The p-types could ultimately achieve about a 1900 cm2/(V·s) hole mobility in the strained InGaAs quantum well, which is not as high a figure as the n-types, which achieve 8500 cm2/ (V·s). Both are higher than silicon, at 1200 cm2/ (V·s). POET has high hopes that it can eventually boost the n-types to greater than 12,000 in order to realise extremely high digital logic rates with complementary HFETs.
History
Taylor had moved on to the University of Connecticut for several years before the Bell Labs patents expired on III-V chips. It was there that he resurrected the Bell Labs work, but transformed it from a single n-channel-only electrical/optical (EO) technology into a dual-channel electrical/optical technology aimed at extending Moore's Law indefinitely well into the future for complementary electrical/optical circuits. He renamed the technology Planar Opto Electronic Technology (POET). The University of Connecticut is now assigned the patents, with POET its exclusive licencee.
"Our planar electronic technology—called PET—is a major advance over previous GaAs technologies based on NMOS-like circuit structures, because we have integratable in-plane optical and electrical devices that are complementary—so you can do CMOS," Daniel DeSimone, chief technical officer told EE Times.
The channels of POET's transistors are InGaAs, which theoretically could reach 40,000 cm2/ (V·s) if the gallium was reduced to zero (pure bulk InAs). That however is not achievable, according to POET, although it is getting as close as it can.
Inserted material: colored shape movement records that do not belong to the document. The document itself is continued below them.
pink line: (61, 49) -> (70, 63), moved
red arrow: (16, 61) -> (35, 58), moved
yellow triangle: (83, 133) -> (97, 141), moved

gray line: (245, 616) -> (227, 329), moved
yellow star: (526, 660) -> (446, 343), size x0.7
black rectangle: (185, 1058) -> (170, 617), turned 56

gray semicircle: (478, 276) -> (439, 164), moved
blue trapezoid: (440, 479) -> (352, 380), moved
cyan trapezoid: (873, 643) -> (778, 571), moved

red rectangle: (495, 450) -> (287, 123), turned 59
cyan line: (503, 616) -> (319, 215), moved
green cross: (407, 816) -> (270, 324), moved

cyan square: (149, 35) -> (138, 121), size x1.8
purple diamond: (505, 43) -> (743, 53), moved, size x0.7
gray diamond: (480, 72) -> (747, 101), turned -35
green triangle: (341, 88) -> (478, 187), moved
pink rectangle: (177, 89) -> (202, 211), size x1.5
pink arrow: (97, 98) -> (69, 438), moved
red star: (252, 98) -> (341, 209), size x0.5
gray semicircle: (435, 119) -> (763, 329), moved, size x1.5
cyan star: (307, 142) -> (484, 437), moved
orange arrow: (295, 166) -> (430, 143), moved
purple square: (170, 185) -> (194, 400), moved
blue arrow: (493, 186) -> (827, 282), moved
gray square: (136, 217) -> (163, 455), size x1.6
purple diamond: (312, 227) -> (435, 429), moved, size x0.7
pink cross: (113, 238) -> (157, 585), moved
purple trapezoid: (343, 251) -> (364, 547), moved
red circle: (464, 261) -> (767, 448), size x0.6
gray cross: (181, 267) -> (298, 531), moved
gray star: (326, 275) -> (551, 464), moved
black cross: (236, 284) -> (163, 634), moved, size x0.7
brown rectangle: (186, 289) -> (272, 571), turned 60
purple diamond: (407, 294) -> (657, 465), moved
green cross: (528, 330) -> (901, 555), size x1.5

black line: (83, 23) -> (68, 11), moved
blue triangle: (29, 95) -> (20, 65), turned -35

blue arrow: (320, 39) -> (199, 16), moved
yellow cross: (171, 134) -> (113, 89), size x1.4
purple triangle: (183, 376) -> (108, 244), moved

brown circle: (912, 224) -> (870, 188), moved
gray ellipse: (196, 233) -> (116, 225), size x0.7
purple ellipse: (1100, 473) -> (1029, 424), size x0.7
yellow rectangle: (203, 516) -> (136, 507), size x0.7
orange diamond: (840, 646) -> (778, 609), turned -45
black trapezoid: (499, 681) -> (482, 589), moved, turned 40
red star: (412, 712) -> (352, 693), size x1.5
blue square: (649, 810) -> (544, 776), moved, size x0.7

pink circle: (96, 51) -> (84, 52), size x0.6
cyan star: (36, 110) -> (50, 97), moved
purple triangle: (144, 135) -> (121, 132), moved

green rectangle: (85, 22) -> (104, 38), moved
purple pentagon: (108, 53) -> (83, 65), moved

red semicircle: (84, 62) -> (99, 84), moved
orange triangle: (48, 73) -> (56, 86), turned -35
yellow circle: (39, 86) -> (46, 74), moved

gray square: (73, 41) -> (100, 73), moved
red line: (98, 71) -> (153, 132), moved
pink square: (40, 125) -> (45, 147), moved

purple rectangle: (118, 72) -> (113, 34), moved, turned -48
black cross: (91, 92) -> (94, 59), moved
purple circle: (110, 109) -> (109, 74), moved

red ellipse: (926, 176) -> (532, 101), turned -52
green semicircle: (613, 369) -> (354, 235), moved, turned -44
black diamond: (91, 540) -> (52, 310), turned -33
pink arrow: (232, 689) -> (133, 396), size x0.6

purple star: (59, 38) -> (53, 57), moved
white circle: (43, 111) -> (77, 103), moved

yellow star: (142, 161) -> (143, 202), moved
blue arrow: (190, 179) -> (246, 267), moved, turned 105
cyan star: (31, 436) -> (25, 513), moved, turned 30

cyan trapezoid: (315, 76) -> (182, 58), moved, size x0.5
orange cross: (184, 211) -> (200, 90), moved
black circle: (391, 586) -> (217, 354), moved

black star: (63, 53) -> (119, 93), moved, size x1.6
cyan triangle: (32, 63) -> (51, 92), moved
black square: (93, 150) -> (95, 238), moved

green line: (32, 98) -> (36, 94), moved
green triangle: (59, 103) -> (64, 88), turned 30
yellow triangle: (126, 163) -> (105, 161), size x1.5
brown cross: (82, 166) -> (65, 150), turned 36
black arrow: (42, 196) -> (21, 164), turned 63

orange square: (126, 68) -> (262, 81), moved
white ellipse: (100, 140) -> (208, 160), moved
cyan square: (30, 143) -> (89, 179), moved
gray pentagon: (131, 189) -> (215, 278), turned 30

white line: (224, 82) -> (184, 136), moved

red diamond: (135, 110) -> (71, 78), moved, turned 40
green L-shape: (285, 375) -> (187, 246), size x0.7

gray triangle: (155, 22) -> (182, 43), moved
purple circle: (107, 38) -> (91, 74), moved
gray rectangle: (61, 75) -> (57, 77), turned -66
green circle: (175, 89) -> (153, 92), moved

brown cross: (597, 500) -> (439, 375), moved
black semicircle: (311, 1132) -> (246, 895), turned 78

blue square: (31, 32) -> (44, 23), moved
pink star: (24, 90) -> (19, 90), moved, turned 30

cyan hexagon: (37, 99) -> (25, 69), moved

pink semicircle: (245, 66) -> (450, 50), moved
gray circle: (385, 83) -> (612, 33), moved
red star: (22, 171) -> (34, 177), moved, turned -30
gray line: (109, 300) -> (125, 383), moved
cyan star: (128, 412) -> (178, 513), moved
Thus far channels of 53 per cent indium have been achieved and the company believes that 80 per cent indium is ultimately possible.
"We achieved these results by changing the lattice constant in a unique metamorphic way that fools nature," Taylor told EE Times. "First we start with GaAs substrate, then we layer on top of that one micron strained layers of InGaAs over and over until we reach a layer that has natural quantum wells corresponding to the lattice constant of InP. It's all a question of the compositional control enabled by MBE [Molecular-beam epitaxy]."
POET has a deal with a third-party foundry to demonstrate a 100nm process later this year and a 40nm process by 2015. Those figures sound like they are behind silicon, which is already down to 20nm and, at Intel, down to 14nm. But POET argues that the comparison is not fair. Instead its 40nm process should be compared to 14 and 10nm in silicon.
"Our 40nm GaAs compares to silicon 3 nodes ahead in speed and 4 nodes in power, with comparable integration density," DeSimone told EE Times. "Thus 40nm GaAs compares to 14nm in speed and 10nm in power."